→ TASK INSTRUCTIONS:
Return the entries below verbatim. Pictures stay out.
+++ DATA RECORDS
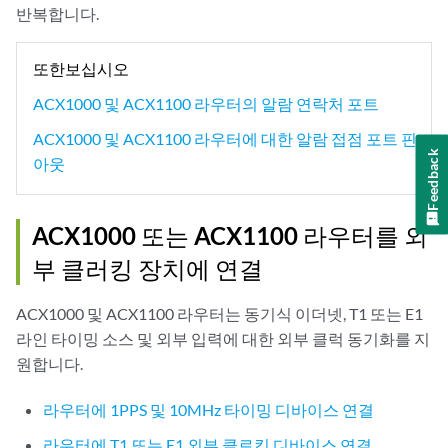
반복합니다.
또한보십시오
ACX1000 및 ACX1100 라우터의 알람 연락처 포트
ACX1000 및 ACX1100 라우터에 대한 알람 접점 포트 핀
Feedback
아웃
ACX1000 또는 ACX1100 라우터를 외
부 클러킹 장치에 연결
ACX1000 및 ACX1100 라우터는 동기식 이더넷, T1 또는 E1
라인 타이밍 소스 및 외부 입력에 대한 외부 클럭 동기화를 지
원합니다.
라우터에 1PPS 및 10MHz 타이밍 디바이스 연결
라우터에 T1 또는 E1 외부 클로킹 디바이스 연결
++++++
→ THE ANSWER:
반복합니다.
또한보십시오
ACX1000 및 ACX1100 라우터의 알람 연락처 포트
ACX1000 및 ACX1100 라우터에 대한 알람 접점 포트 핀
Feedback
아웃
ACX1000 또는 ACX1100 라우터를 외
부 클러킹 장치에 연결
ACX1000 및 ACX1100 라우터는 동기식 이더넷, T1 또는 E1
라인 타이밍 소스 및 외부 입력에 대한 외부 클럭 동기화를 지
원합니다.
라우터에 1PPS 및 10MHz 타이밍 디바이스 연결
라우터에 T1 또는 E1 외부 클로킹 디바이스 연결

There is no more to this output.